Mung beans are easy to add to recipes you probably already make, including adding them to soups, stews, salads, veggie burgers and stir-fries. They can also be made into porridges, confections, curries and even fermented to make alcoholic beverages.
This recipe below for Thai Spring Rolls is different and fun to try. Thai Spring Rolls are loved by all and loaded with vegetables, vitamins and fiber. Try this as an appetizer or larger meal by adding a side salad. Other ways to use mung beans include adding some cooked/sprouted to: Thai Coconut Chicken Soup, Bean and Quinoa Salad, or Easy Blended Pea Soup.
Risks and Side Effects
Like other beans/legumes, mung beans can potentially cause digestive issues due to their high fiber content. Start by introducing small amounts of legumes to your diet, and make sure to drink lots of water with fibrous foods. It’s best to start by having cooked mung beans in order to ease digestion. Avoid eating them if you experience mung bean side effects like diarrhea, bloating, dizziness or nausea. If you have a known allergy to other legumes, be careful about introducing mung beans.

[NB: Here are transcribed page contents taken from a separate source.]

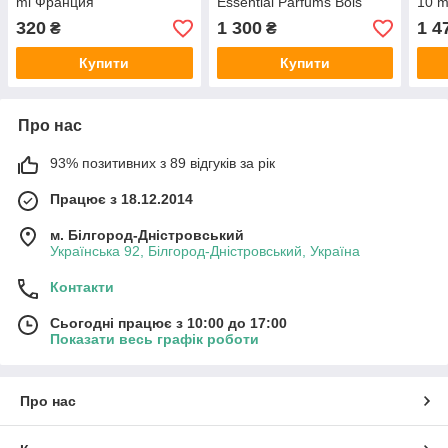
ml Франция
Essential Parfums Bois
10 m
Imperial 50 ml
320
1 300
1 4
₴
₴
Купити
Купити
Про нас
93% позитивних з 89 відгуків за рік
Працює з 18.12.2014
м. Білгород-Дністровський
Українська 92, Білгород-Дністровський, Україна
Контакти
Сьогодні працює з 10:00 до 17:00
Показати весь графік роботи
Про нас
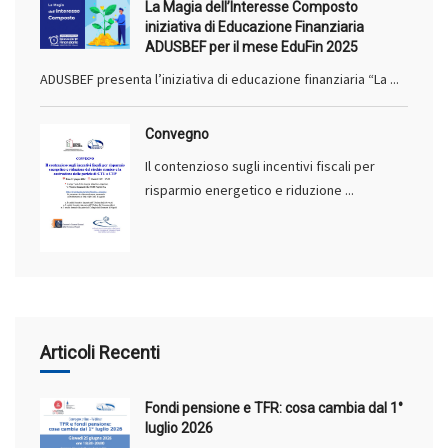
La Magia dell’Interesse Composto
iniziativa di Educazione Finanziaria
ADUSBEF per il mese EduFin 2025
ADUSBEF presenta l’iniziativa di educazione finanziaria “La ...
Convegno
Il contenzioso sugli incentivi fiscali per
risparmio energetico e riduzione ...
Articoli Recenti
Fondi pensione e TFR: cosa cambia dal 1°
luglio 2026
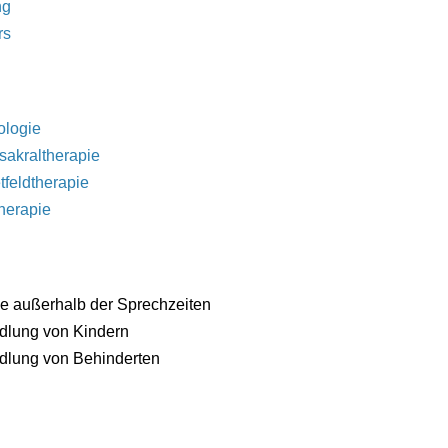
ng
rs
ologie
sakraltherapie
feldtherapie
herapie
e außerhalb der Sprechzeiten
dlung von Kindern
lung von Behinderten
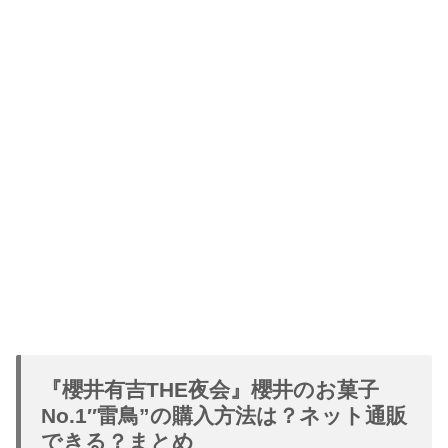
『櫻井有吉THE夜会』櫻井のお菓子
No.1″雷鳥”の購入方法は？ネット通販
できる？まとめ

- Mung beans (Vigna radiate) are a type of small, green legume in the Fabaceae or Leguminosae plant family (aka the pea family. What we know as “bean sprouts” in many Asian dishes are most often mung bean sprouts.
- They are a good source of protein, fiber, antioxidants and phytonutrients. They also supply folate, manganese, phosphorus, magnesium and other nutrients.
- Mung bean benefits include lowering cholesterol and high blood pressure, supplying antioxidants that may help fight cancer, helping prevent type 2 diabetes, fighting infections/viruses, easing constipation, reducing PMS symptoms, and helping with weight loss.
- Try mung bean recipes including adding cooked or sprouted mung beans to stir-fries, spring rolls, hummus, salads and more.